• **Task brief**: For the data below, report only the number of lines containing the string "CLAUDIO".

Collected data:
---------------
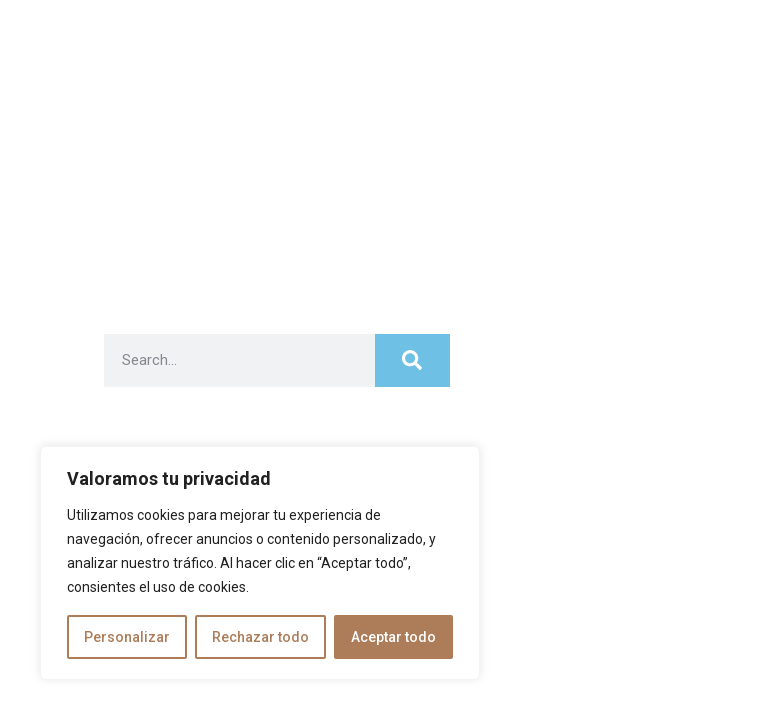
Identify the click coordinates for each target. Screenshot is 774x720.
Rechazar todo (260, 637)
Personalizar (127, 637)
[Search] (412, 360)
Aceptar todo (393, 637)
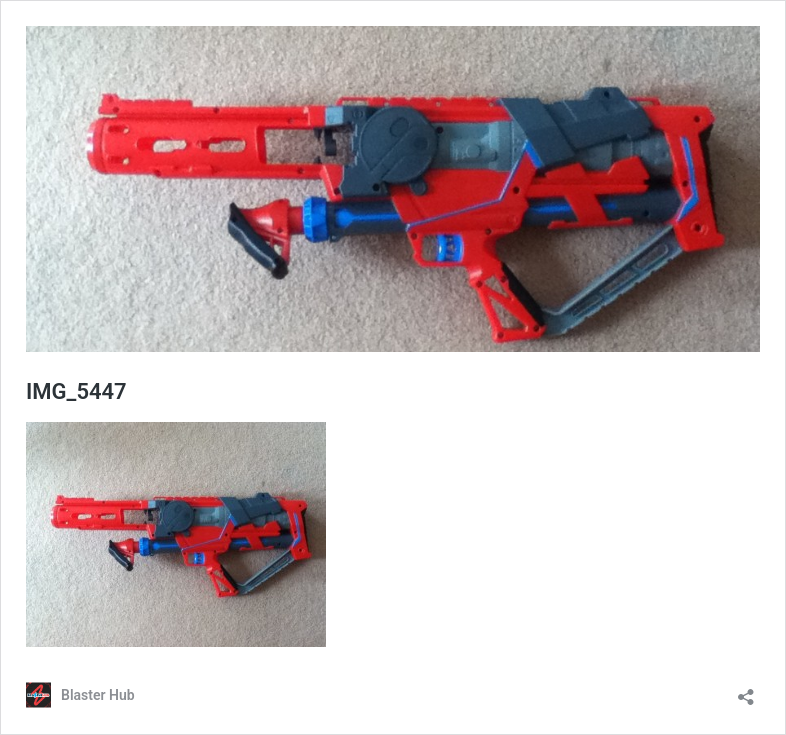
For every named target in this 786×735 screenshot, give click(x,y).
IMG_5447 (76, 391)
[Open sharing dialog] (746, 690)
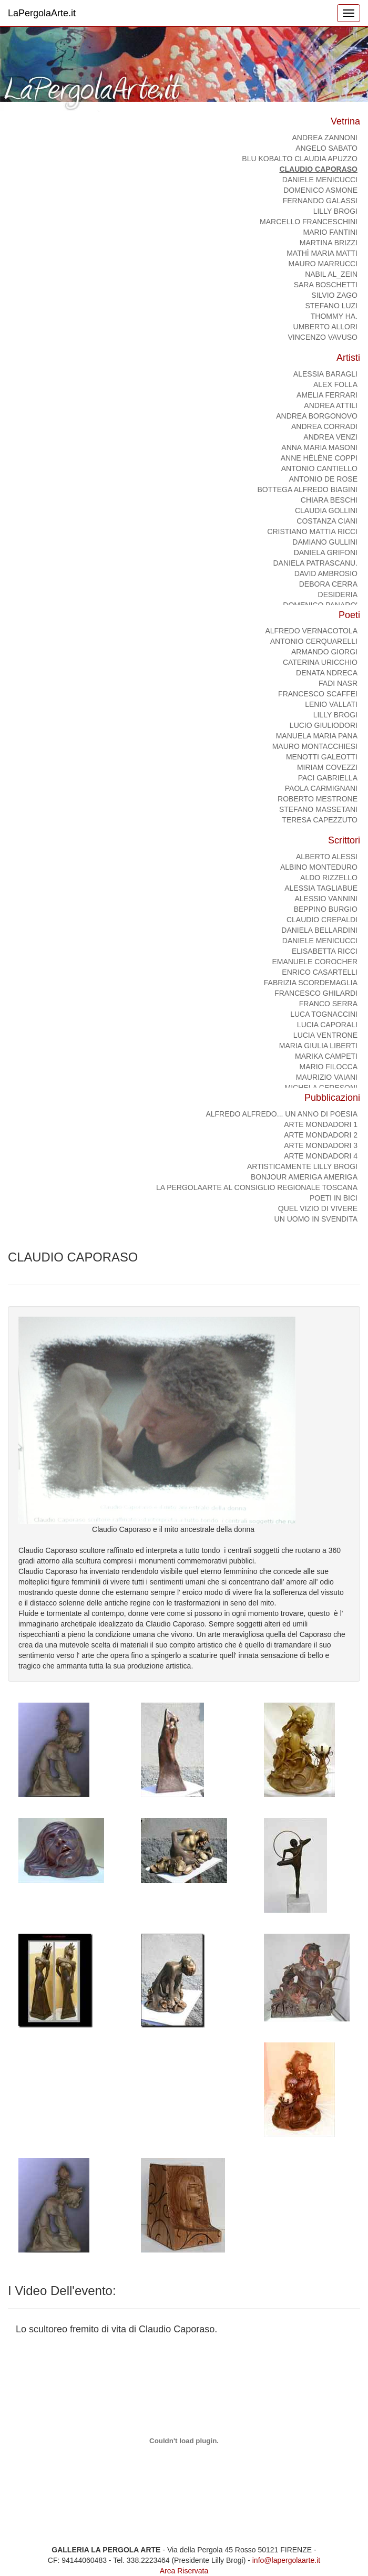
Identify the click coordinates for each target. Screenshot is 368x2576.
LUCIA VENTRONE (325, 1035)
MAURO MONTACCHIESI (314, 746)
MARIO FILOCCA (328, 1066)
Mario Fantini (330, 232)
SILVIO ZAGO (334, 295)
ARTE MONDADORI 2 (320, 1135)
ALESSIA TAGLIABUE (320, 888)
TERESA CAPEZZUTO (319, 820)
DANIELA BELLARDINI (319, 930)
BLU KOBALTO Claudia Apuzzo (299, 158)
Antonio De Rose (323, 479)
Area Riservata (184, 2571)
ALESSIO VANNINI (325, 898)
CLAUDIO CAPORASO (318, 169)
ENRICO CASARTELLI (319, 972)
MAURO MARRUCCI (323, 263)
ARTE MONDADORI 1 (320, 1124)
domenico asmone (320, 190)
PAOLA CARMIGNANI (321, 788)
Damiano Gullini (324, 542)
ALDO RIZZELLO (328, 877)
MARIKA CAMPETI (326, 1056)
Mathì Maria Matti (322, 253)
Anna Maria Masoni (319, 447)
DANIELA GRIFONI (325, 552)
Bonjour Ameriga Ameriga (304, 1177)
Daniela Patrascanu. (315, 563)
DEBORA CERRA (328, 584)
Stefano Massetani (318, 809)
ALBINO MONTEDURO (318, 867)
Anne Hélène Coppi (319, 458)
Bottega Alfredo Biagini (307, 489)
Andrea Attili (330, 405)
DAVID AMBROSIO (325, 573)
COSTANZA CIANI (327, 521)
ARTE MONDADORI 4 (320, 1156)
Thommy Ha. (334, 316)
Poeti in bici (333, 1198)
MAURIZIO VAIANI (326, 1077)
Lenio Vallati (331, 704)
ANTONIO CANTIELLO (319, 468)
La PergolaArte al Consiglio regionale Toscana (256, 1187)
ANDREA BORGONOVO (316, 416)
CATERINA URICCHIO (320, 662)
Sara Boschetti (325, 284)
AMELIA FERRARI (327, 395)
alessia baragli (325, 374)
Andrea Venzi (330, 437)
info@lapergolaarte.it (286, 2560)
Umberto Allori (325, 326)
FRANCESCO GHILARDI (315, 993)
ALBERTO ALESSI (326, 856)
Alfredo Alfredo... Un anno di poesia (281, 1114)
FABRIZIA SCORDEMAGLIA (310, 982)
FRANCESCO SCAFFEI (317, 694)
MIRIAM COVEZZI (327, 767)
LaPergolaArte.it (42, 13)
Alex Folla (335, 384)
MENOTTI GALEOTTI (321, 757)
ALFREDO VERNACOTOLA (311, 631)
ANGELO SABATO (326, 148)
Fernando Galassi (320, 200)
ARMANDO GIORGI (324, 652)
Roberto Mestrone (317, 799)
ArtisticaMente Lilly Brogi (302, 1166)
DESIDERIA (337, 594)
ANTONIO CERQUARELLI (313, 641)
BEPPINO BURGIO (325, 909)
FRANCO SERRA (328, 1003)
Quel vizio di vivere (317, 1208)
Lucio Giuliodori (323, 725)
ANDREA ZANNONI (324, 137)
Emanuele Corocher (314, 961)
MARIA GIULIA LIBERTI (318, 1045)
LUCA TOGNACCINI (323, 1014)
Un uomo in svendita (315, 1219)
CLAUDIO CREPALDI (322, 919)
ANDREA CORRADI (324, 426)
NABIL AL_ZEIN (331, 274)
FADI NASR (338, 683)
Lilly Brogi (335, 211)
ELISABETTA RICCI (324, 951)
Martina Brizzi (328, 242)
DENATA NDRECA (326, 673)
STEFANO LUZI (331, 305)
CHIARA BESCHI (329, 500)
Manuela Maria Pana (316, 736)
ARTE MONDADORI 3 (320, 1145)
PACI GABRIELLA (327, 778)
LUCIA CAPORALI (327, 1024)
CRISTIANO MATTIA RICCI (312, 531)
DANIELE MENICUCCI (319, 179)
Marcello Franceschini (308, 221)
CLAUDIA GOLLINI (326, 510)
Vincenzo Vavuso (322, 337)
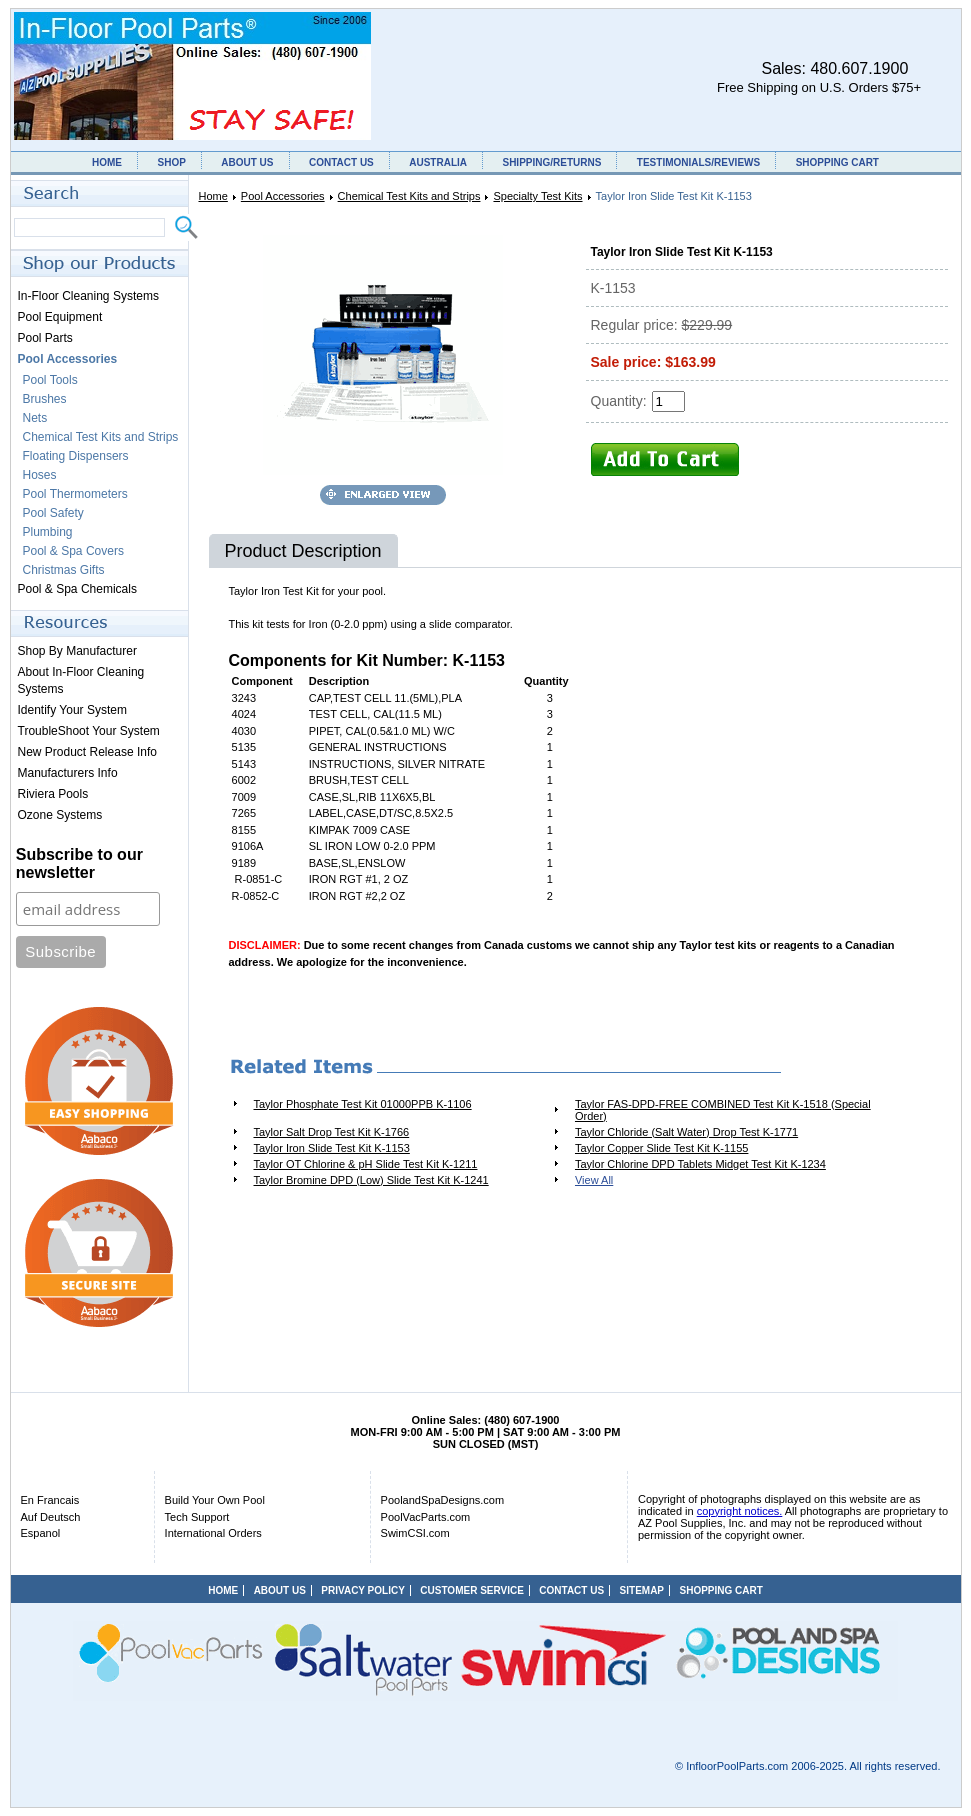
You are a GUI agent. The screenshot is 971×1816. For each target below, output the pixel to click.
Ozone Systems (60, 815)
---------------
• **Written response**: 2